• **What is required**
Every entry below should be returned exactly as it appears, with pictures left out.

• **Page images and extracted text**
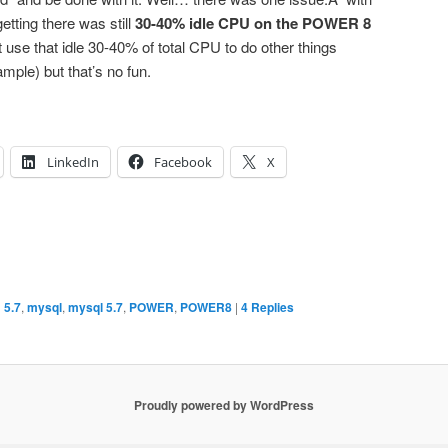
ting there was still
30-40% idle CPU on the POWER 8
use that idle 30-40% of total CPU to do other things
mple) but that’s no fun.
LinkedIn
Facebook
X
d
5.7
,
mysql
,
mysql 5.7
,
POWER
,
POWER8
|
4
Replies
Proudly powered by WordPress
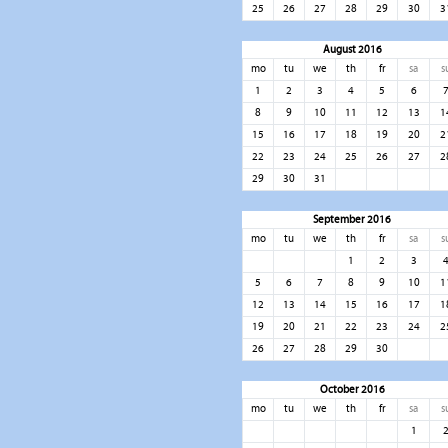
25
26
27
28
29
30
3
August 2016
mo
tu
we
th
fr
sa
s
1
2
3
4
5
6
8
9
10
11
12
13
1
15
16
17
18
19
20
2
22
23
24
25
26
27
2
29
30
31
September 2016
mo
tu
we
th
fr
sa
s
1
2
3
5
6
7
8
9
10
1
12
13
14
15
16
17
1
19
20
21
22
23
24
2
26
27
28
29
30
October 2016
mo
tu
we
th
fr
sa
s
1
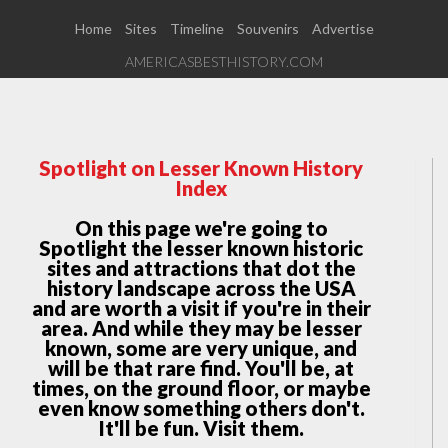
Home
Sites
Timeline
Souvenirs
Advertise
AMERICASBESTHISTORY.COM
Spotlight on Lesser Known History
Index
On this page we're going to
Spotlight the lesser known historic
sites and attractions that dot the
history landscape across the USA
and are worth a visit if you're in their
area. And while they may be lesser
known, some are very unique, and
will be that rare find. You'll be, at
times, on the ground floor, or maybe
even know something others don't.
It'll be fun. Visit them.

• **Task solution**
ting there was still
30-40% idle CPU on the POWER 8
use that idle 30-40% of total CPU to do other things
mple) but that’s no fun.
LinkedIn
Facebook
X
d
5.7
,
mysql
,
mysql 5.7
,
POWER
,
POWER8
|
4
Replies
Proudly powered by WordPress
25
26
27
28
29
30
3
August 2016
mo
tu
we
th
fr
sa
s
1
2
3
4
5
6
8
9
10
11
12
13
1
15
16
17
18
19
20
2
22
23
24
25
26
27
2
29
30
31
September 2016
mo
tu
we
th
fr
sa
s
1
2
3
5
6
7
8
9
10
1
12
13
14
15
16
17
1
19
20
21
22
23
24
2
26
27
28
29
30
October 2016
mo
tu
we
th
fr
sa
s
1
Home
Sites
Timeline
Souvenirs
Advertise
AMERICASBESTHISTORY.COM
Spotlight on Lesser Known History
Index
On this page we're going to
Spotlight the lesser known historic
sites and attractions that dot the
history landscape across the USA
and are worth a visit if you're in their
area. And while they may be lesser
known, some are very unique, and
will be that rare find. You'll be, at
times, on the ground floor, or maybe
even know something others don't.
It'll be fun. Visit them.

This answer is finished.